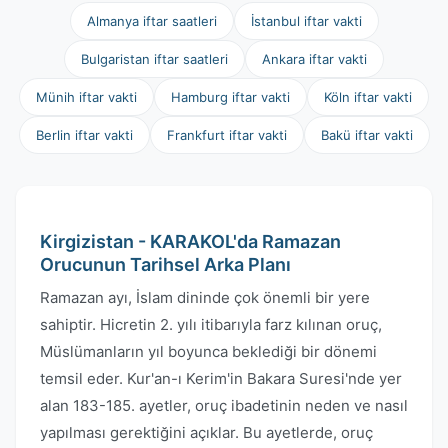
Almanya iftar saatleri
İstanbul iftar vakti
Bulgaristan iftar saatleri
Ankara iftar vakti
Münih iftar vakti
Hamburg iftar vakti
Köln iftar vakti
Berlin iftar vakti
Frankfurt iftar vakti
Bakü iftar vakti
Kirgizistan - KARAKOL'da Ramazan
Orucunun Tarihsel Arka Planı
Ramazan ayı, İslam dininde çok önemli bir yere
sahiptir. Hicretin 2. yılı itibarıyla farz kılınan oruç,
Müslümanların yıl boyunca beklediği bir dönemi
temsil eder. Kur'an-ı Kerim'in Bakara Suresi'nde yer
alan 183-185. ayetler, oruç ibadetinin neden ve nasıl
yapılması gerektiğini açıklar. Bu ayetlerde, oruç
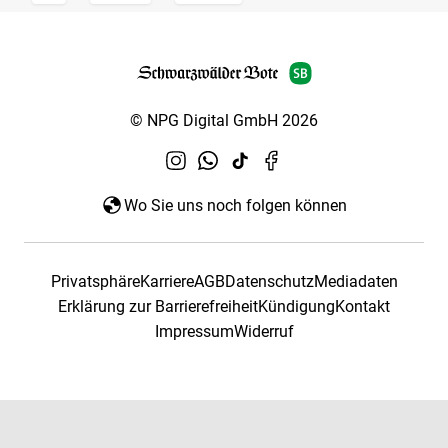
© NPG Digital GmbH 2026
Wo Sie uns noch folgen können
Privatsphäre
Karriere
AGB
Datenschutz
Mediadaten
Erklärung zur Barrierefreiheit
Kündigung
Kontakt
Impressum
Widerruf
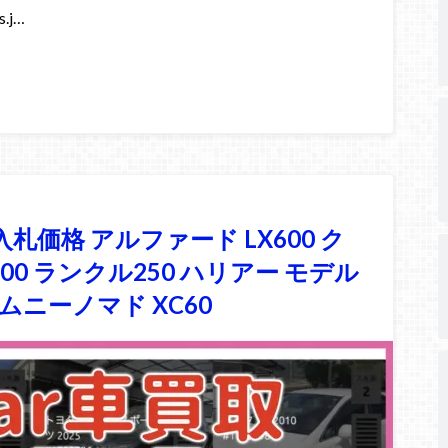
.j…
入札価格 アルファード LX600 ク
0 ランクル250 ハリアー モデル
ジムニーノマド XC60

•••

**Problem to solve**: Word for word, set down every line of the records above, and leave the pictures out.

**Response to this task**:
Almanya iftar saatleri
İstanbul iftar vakti
Bulgaristan iftar saatleri
Ankara iftar vakti
Münih iftar vakti
Hamburg iftar vakti
Köln iftar vakti
Berlin iftar vakti
Frankfurt iftar vakti
Bakü iftar vakti
Kirgizistan - KARAKOL'da Ramazan
Orucunun Tarihsel Arka Planı
Ramazan ayı, İslam dininde çok önemli bir yere
sahiptir. Hicretin 2. yılı itibarıyla farz kılınan oruç,
Müslümanların yıl boyunca beklediği bir dönemi
temsil eder. Kur'an-ı Kerim'in Bakara Suresi'nde yer
alan 183-185. ayetler, oruç ibadetinin neden ve nasıl
yapılması gerektiğini açıklar. Bu ayetlerde, oruç
© NPG Digital GmbH 2026
Wo Sie uns noch folgen können
Privatsphäre
Karriere
AGB
Datenschutz
Mediadaten
Erklärung zur Barrierefreiheit
Kündigung
Kontakt
Impressum
Widerruf
.j…
入札価格 アルファード LX600 ク
0 ランクル250 ハリアー モデル
ジムニーノマド XC60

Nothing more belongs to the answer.